What are the goals of analyzing Big Data?
According to P. Bickel, the two main goals of high-dimensional data analysis are to develop effective methods that can accurately predict future observations and at the same time to gain insight into the relationship between the features and response for scientific purposes.
Big Data Characteristics
The volume of health and medical data is expected to raise intensely in the years ahead, usually measured in terabytes, petabytes even yottabytes. Volume refers to the amount of data, while velocity refers to data in motion as well as and the speed and frequency of data creation, processing, and analysis. Complexity and heterogeneity of multiple datasets, which can be structured, semi-structured and unstructured, refer to the variety. Veracity referrers to the data quality, relevance, uncertainty, reliability, and predictive value, while variability regards the consistency of the data over time. The value of the big data refers to their coherent analysis, which should be valuable to the patients and clinicians.
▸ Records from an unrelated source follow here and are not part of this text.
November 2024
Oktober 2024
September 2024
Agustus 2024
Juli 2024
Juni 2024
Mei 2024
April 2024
What are the challenges of analyzing Big Data?
First, combined with a large sample size creates issues such as heavy computational cost and algorithmic instability
Second, it is difficult to get useful information in real-time and determine which data should be stored, which should be discarded.
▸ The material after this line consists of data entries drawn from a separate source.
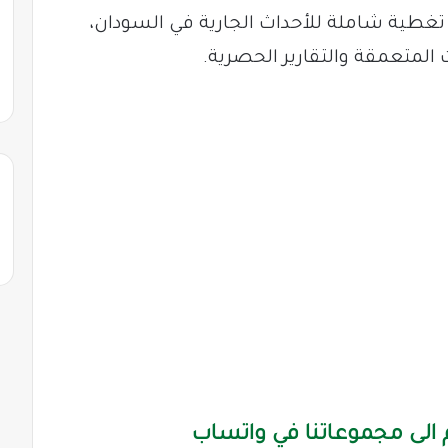
غطية شاملة للأحداث الجارية في السودان،
ات المتعمقة والتقارير الحصرية.
الى مجموعاتنا في واتساب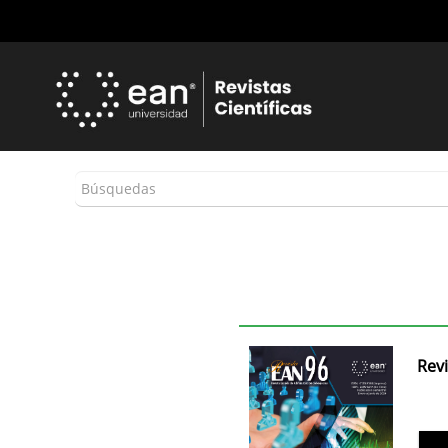
Navegación
principal
Contenido
principal
Barra
lateral
Rev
Third, complexity and heterogeneity of multiple datasets, which can be structured, semi-structured, and unstructured
Fourth, about the consistency of the data over time referrers to the data quality, relevance, uncertainty, reliability, and predictive value
To handle the challenges of Big Data, we need new statistical thinking and computational methods.
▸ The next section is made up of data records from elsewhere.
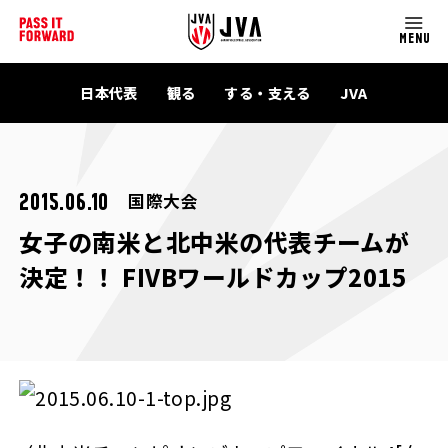
MENU
日本代表
観る
する・支える
JVA
国際大会
2015.06.10
女子の南米と北中米の代表チームが
決定！！ FIVBワールドカップ2015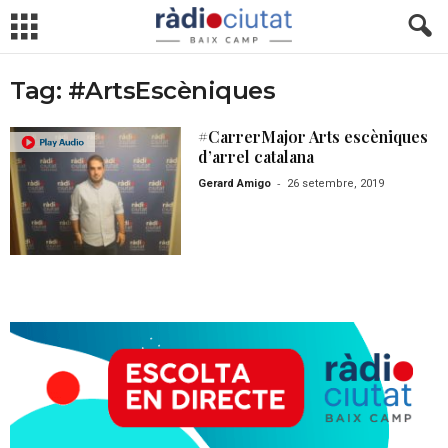
Tag: #ArtsEscèniques
#CarrerMajor Arts escèniques
d’arrel catalana
-
Gerard Amigo
26 setembre, 2019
Different data mining techniques can be applied to these heterogeneous biomedical data sets, such as anomaly detection, clustering, classification, association rules as well as summarization and visualization of those big data sets
This data pre-processing enables to be applied statistical techniques and data mining methods and thus the big data analytics quality and outcomes can improve and can result in discovering of novel knowledge.
In conclusions, big data analytics in medicine and healthcare is a very promising process of integrating, exploring, and analyzing a large amount of complex heterogeneous data with different natures: biomedical data, experimental data, electronic health records data, and social media data.
Reference : Blagoj Ristevski and Ming Chen. 2018. Big Data Analytics in Medicine and Healthcare. De Gruyter, Berlin/Boston.